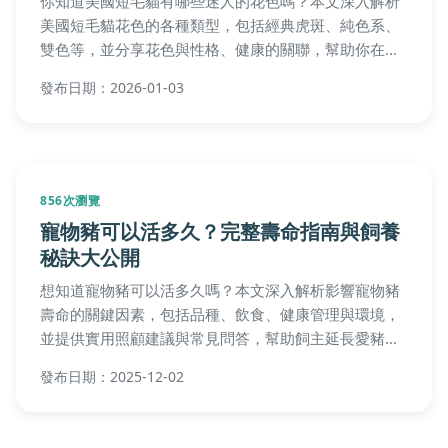
實用貼士
你想知道鬥六觀光工廠有哪些好玩景點嗎？這篇指南詳
細介紹鬥六觀光工廠的特色、推薦清單、行程規劃建
議，以及常見問題解答。從美食體驗到手作DIY，我們
分享個人遊玩經驗和實用貼士，幫助你輕鬆規劃完美的
發布日期：2025-12-11
鬥六觀光工廠之旅，無論親子出遊或朋友同行都能找到
靈感。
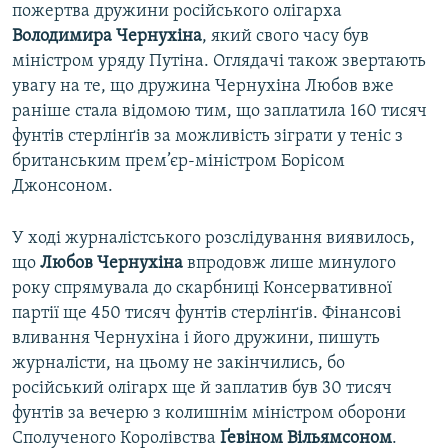
пожертва дружини російського олігарха
Володимира Чернухіна
, який свого часу був
міністром уряду Путіна. Оглядачі також звертають
увагу на те, що дружина Чернухіна Любов вже
раніше стала відомою тим, що заплатила 160 тисяч
фунтів стерлінґів за можливість зіграти у теніс з
британським прем’єр-міністром Борісом
Джонсоном.
У ході журналістського розслідування виявилось,
що
Любов Чернухіна
впродовж лише минулого
року спрямувала до скарбниці Консервативної
партії ще 450 тисяч фунтів стерлінґів. Фінансові
вливання Чернухіна і його дружини, пишуть
журналісти, на цьому не закінчились, бо
російський олігарх ще й заплатив був 30 тисяч
фунтів за вечерю з колишнім міністром оборони
Сполученого Королівства
Ґевіном Вільямсоном
.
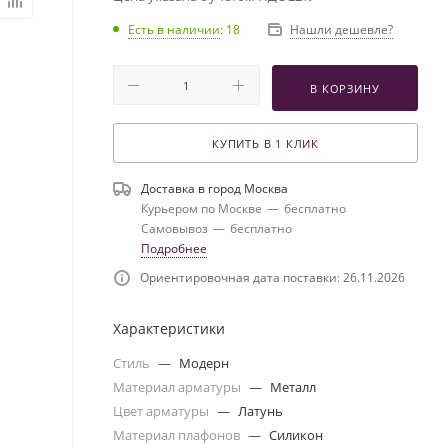
Есть в наличии
: 18
Нашли дешевле?
В КОРЗИНУ
КУПИТЬ В 1 КЛИК
Доставка в город
Москва
Курьером по Москве
—
бесплатно
Самовывоз
—
бесплатно
Подробнее
Ориентировочная дата поставки: 26.11.2026
Характеристики
Стиль
—
Модерн
Материал арматуры
—
Металл
Цвет арматуры
—
Латунь
Материал плафонов
—
Силикон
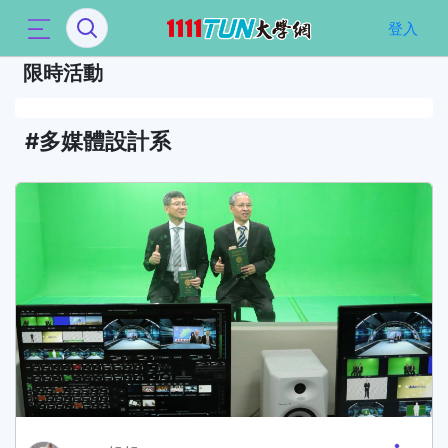
`
登入
限時活動
多媒體設計系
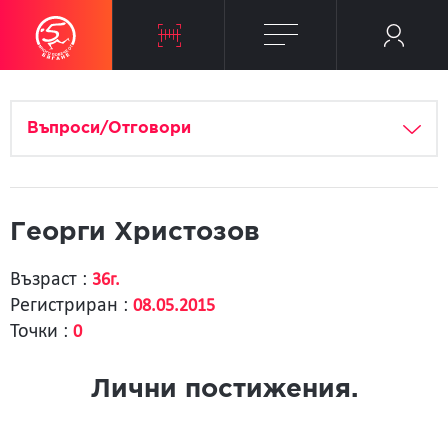
Въпроси/Отговори
Георги Христозов
Възраст :
36г.
Регистриран :
08.05.2015
Точки :
0
Лични постижения.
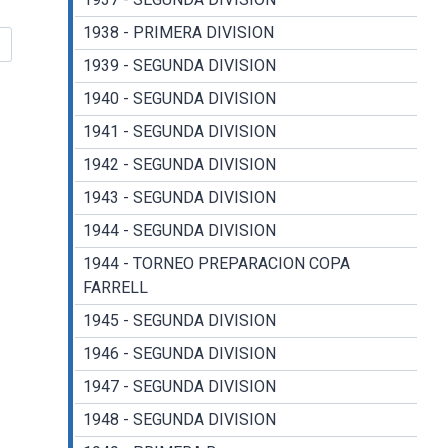
1938 - PRIMERA DIVISION
1939 - SEGUNDA DIVISION
1940 - SEGUNDA DIVISION
1941 - SEGUNDA DIVISION
1942 - SEGUNDA DIVISION
1943 - SEGUNDA DIVISION
1944 - SEGUNDA DIVISION
1944 - TORNEO PREPARACION COPA
FARRELL
1945 - SEGUNDA DIVISION
1946 - SEGUNDA DIVISION
1947 - SEGUNDA DIVISION
1948 - SEGUNDA DIVISION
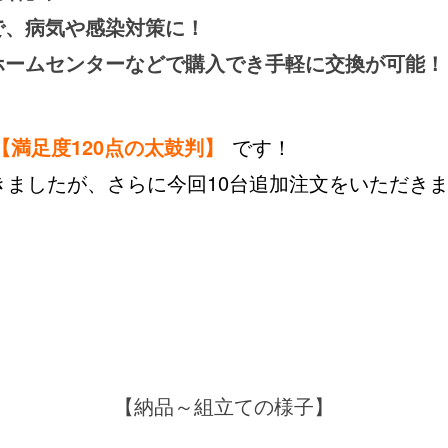
で、病気や感染対策に！
ホームセンターなどで購入でき手軽に交換が可能！
【満足度120点の太鼓判】
です！
きましたが、さらに今回10台追加注文をいただき
【納品～組立ての様子】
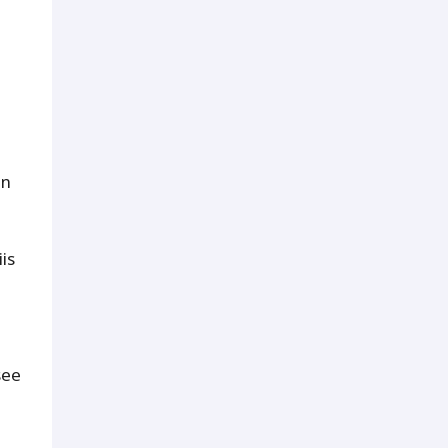
an
is
see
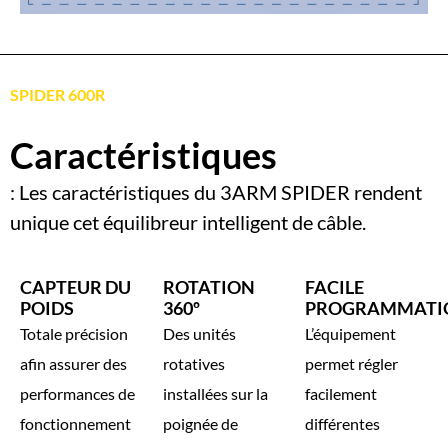
SPIDER 600R
Caractéristiques
: Les caractéristiques du 3ARM SPIDER rendent
unique cet équilibreur intelligent de câble.
CAPTEUR DU
ROTATION
FACILE
POIDS
360º
PROGRAMMATI
Totale précision
Des unités
L’équipement
afin assurer des
rotatives
permet régler
performances de
installées sur la
facilement
fonctionnement
poignée de
différentes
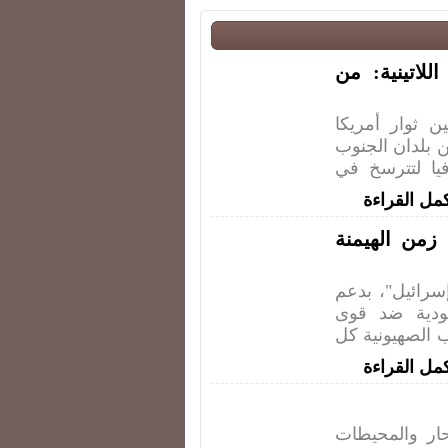
لاتينية: من
ن ثوار أمريكا
ين بلدان الجنوب
فيا لتترسخ في
مل القراءة
من الهيمنة
ائيل"، بدعم
ودية ضد قوى
 الصهيونية كل
مل القراءة
ار والمحيطات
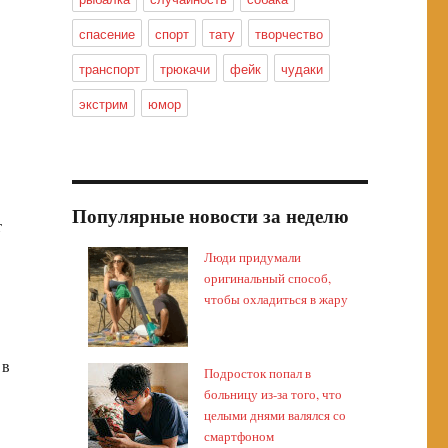
спасение
спорт
тату
творчество
транспорт
трюкачи
фейк
чудаки
экстрим
юмор
Популярные новости за неделю
т
Люди придумали
оригинальный способ,
чтобы охладиться в жару
 в
Подросток попал в
больницу из-за того, что
целыми днями валялся со
смартфоном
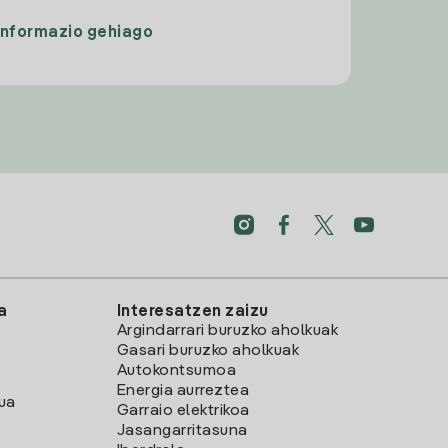
Informazio gehiago
a
Interesatzen zaizu
Argindarrari buruzko aholkuak
Gasari buruzko aholkuak
Autokontsumoa
Energia aurreztea
lua
Garraio elektrikoa
Jasangarritasuna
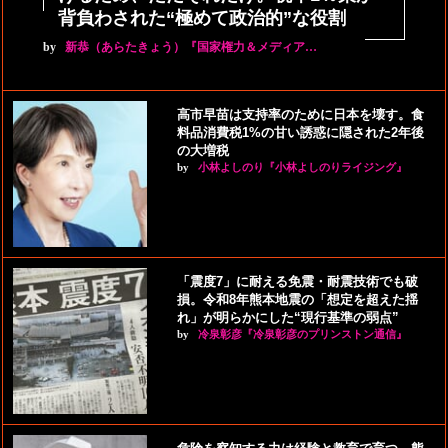
背負わされた“極めて政治的”な役割
by
新恭（あらたきょう）『国家権力＆メディア…
高市早苗は支持率のために日本を壊す。食
料品消費税1%の甘い誘惑に隠された2年後
の大増税
by
小林よしのり『小林よしのりライジング』
「震度7」に耐える免震・耐震技術でも破
損。令和8年熊本地震の「想定を超えた揺
れ」が明らかにした“現行基準の弱点”
by
冷泉彰彦『冷泉彰彦のプリンストン通信』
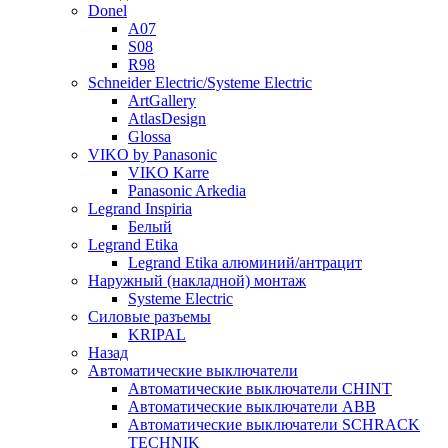
Donel
A07
S08
R98
Schneider Electric/Systeme Electric
ArtGallery
AtlasDesign
Glossa
VIKO by Panasonic
VIKO Karre
Panasonic Arkedia
Legrand Inspiria
Белый
Legrand Etika
Legrand Etika алюминий/антрацит
Наружный (накладной) монтаж
Systeme Electric
Силовые разъемы
KRIPAL
Назад
Автоматические выключатели
Автоматические выключатели CHINT
Автоматические выключатели ABB
Автоматические выключатели SCHRACK
TECHNIK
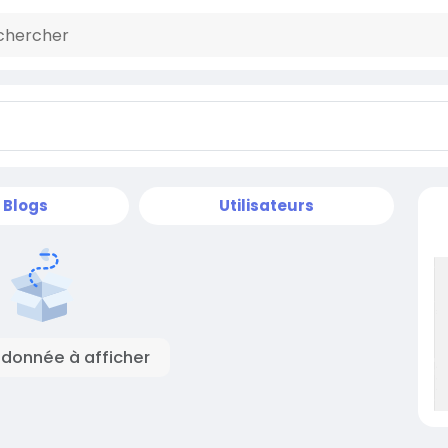
Blogs
Utilisateurs
donnée à afficher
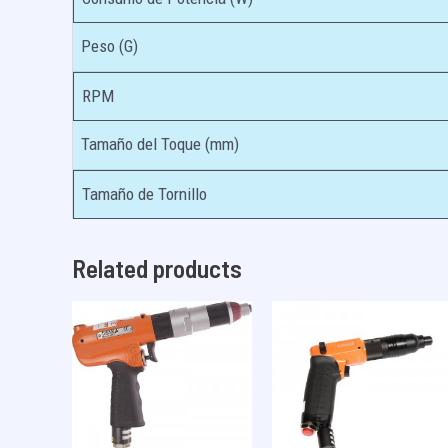
Peso (G)
RPM
Tamaño del Toque (mm)
Tamaño de Tornillo
Related products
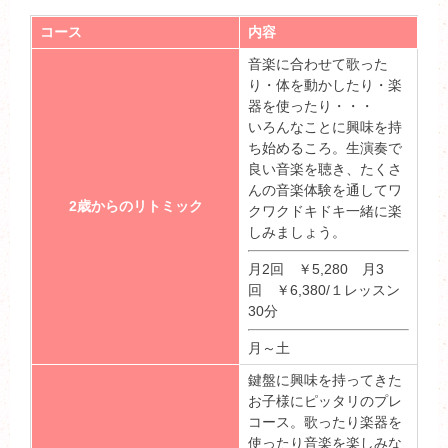
コース
内容
音楽に合わせて歌った
り・体を動かしたり・楽
器を使ったり・・・
いろんなことに興味を持
ち始めるころ。生演奏で
良い音楽を聴き、たくさ
んの音楽体験を通してワ
2歳からのリトミック
クワクドキドキ一緒に楽
しみましょう。
月2回 ￥5,280 月3
回 ￥6,380/１レッスン
30分
月～土
鍵盤に興味を持ってきた
お子様にピッタリのプレ
コース。歌ったり楽器を
使ったり音楽を楽しみな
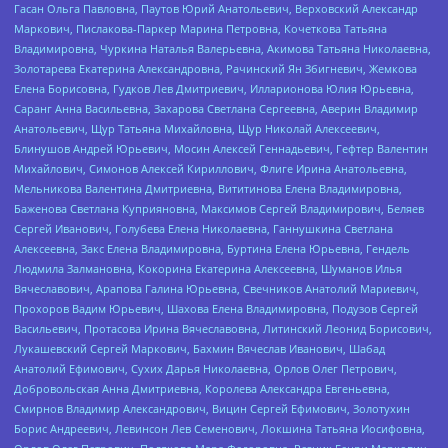
Гасан Ольга Павловна, Паутов Юрий Анатольевич, Верховский Александр
Маркович, Пислакова-Паркер Марина Петровна, Кочеткова Татьяна
Владимировна, Чуркина Наталья Валерьевна, Акимова Татьяна Николаевна,
Золотарева Екатерина Александровна, Рачинский Ян Збигневич, Жемкова
Елена Борисовна, Гудков Лев Дмитриевич, Илларионова Юлия Юрьевна,
Саранг Анна Васильевна, Захарова Светлана Сергеевна, Аверин Владимир
Анатольевич, Щур Татьяна Михайловна, Щур Николай Алексеевич,
Блинушов Андрей Юрьевич, Мосин Алексей Геннадьевич, Гефтер Валентин
Михайлович, Симонов Алексей Кириллович, Флиге Ирина Анатольевна,
Мельникова Валентина Дмитриевна, Вититинова Елена Владимировна,
Баженова Светлана Куприяновна, Максимов Сергей Владимирович, Беляев
Сергей Иванович, Голубева Елена Николаевна, Ганнушкина Светлана
Алексеевна, Закс Елена Владимировна, Буртина Елена Юрьевна, Гендель
Людмила Залмановна, Кокорина Екатерина Алексеевна, Шуманов Илья
Вячеславович, Арапова Галина Юрьевна, Свечников Анатолий Мариевич,
Прохоров Вадим Юрьевич, Шахова Елена Владимировна, Подузов Сергей
Васильевич, Протасова Ирина Вячеславовна, Литинский Леонид Борисович,
Лукашевский Сергей Маркович, Бахмин Вячеслав Иванович, Шабад
Анатолий Ефимович, Сухих Дарья Николаевна, Орлов Олег Петрович,
Добровольская Анна Дмитриевна, Королева Александра Евгеньевна,
Смирнов Владимир Александрович, Вицин Сергей Ефимович, Золотухин
Борис Андреевич, Левинсон Лев Семенович, Локшина Татьяна Иосифовна,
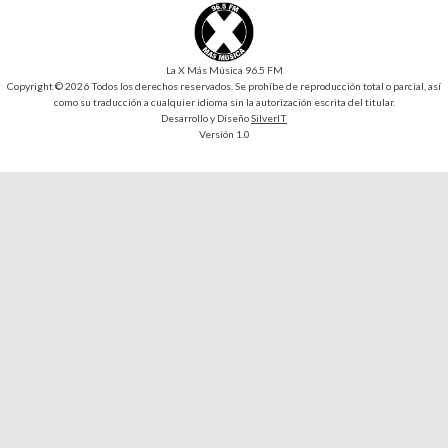
La X Más Música 96.5 FM
Copyright © 2026 Todos los derechos reservados. Se prohíbe de reproducción total o parcial, así
como su traducción a cualquier idioma sin la autorización escrita del titular.
Desarrollo y Diseño
SilverIT
Versión 1.0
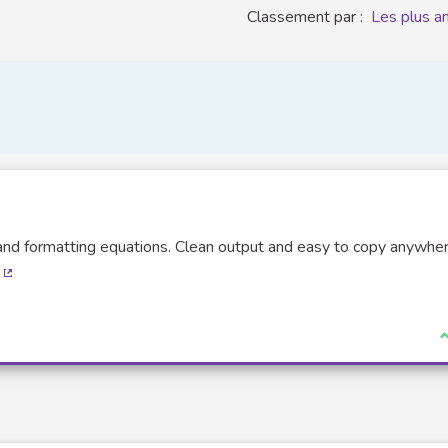
Classement par :
Les plus a
, and formatting equations. Clean output and easy to copy anywher
(Lien externe)
J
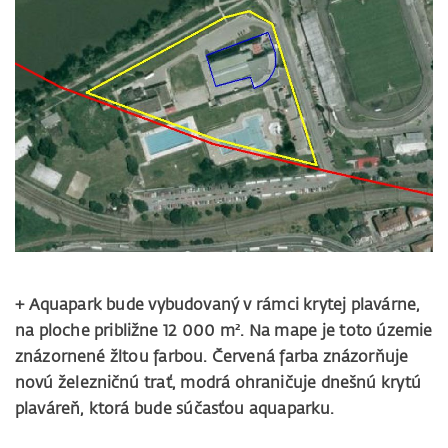
+ Aquapark bude vybudovaný v rámci krytej plavárne,
na ploche približne 12 000 m². Na mape je toto územie
znázornené žltou farbou. Červená farba znázorňuje
novú železničnú trať, modrá ohraničuje dnešnú krytú
plaváreň, ktorá bude súčasťou aquaparku.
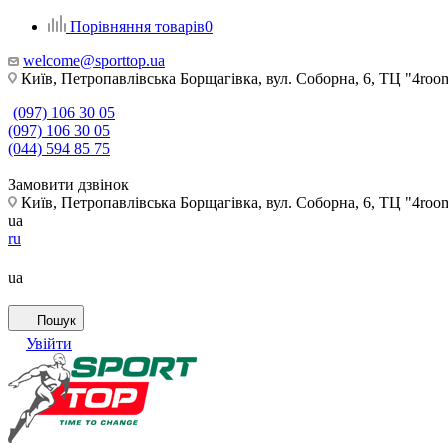
Порівняння товарів
0
welcome@sporttop.ua
Київ, Петропавлівська Борщагівка, вул. Соборна, 6, ТЦ "4room"
(097) 106 30 05
(097) 106 30 05
(044) 594 85 75
Замовити дзвінок
Київ, Петропавлівська Борщагівка, вул. Соборна, 6, ТЦ "4room"
ua
ru
ua
Пошук
Увійти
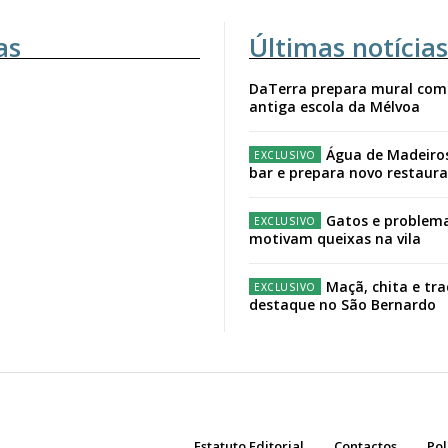
as
Últimas notícias
DaTerra prepara mural com
antiga escola da Mélvoa
Água de Madeiro
bar e prepara novo restaur
Gatos e problema
motivam queixas na vila
Maçã, chita e tr
destaque no São Bernardo
Estatuto Editorial
Contactos
Pol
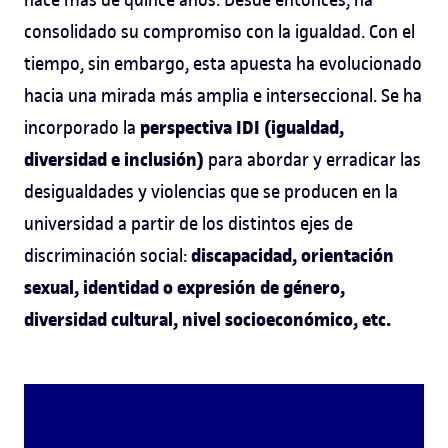
consolidado su compromiso con la igualdad. Con el
tiempo, sin embargo, esta apuesta ha evolucionado
hacia una mirada más amplia e interseccional. Se ha
perspectiva IDI (igualdad,
incorporado la
diversidad e inclusión)
para abordar y erradicar las
desigualdades y violencias que se producen en la
universidad a partir de los distintos ejes de
discapacidad, orientación
discriminación social:
sexual, identidad o expresión de género,
diversidad cultural, nivel socioeconómico, etc.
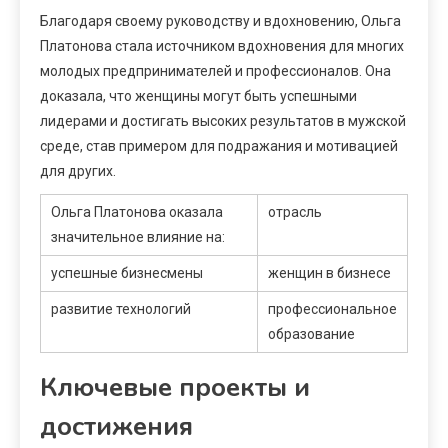
Благодаря своему руководству и вдохновению, Ольга
Платонова стала источником вдохновения для многих
молодых предпринимателей и профессионалов. Она
доказала, что женщины могут быть успешными
лидерами и достигать высоких результатов в мужской
среде, став примером для подражания и мотивацией
для других.
Ольга Платонова оказала
отрасль
значительное влияние на:
успешные бизнесмены
женщин в бизнесе
развитие технологий
профессиональное
образование
Ключевые проекты и
достижения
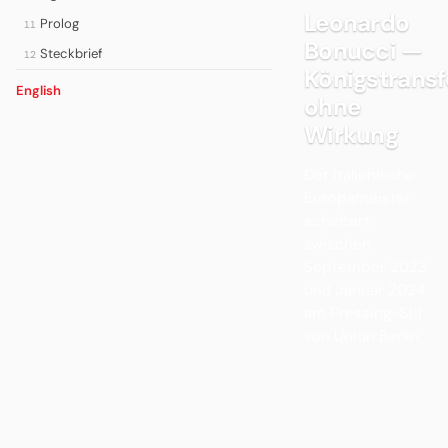
Leonardo
Prolog
11
Bonucci —
Steckbrief
12
Königstransf
English
ohne
Wirkung
Der italienische
Europameister
scheitert
zwischen
September 2023
und Januar 2024
am Pressing-Stil
von Union Berlin.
-- -- --
* _Activity_
Would you please copy all lines in the data that contain the word "Любов"?

* _Completed task_
увагу на те, що дружина Чернухіна Любов вже
Любов Чернухіна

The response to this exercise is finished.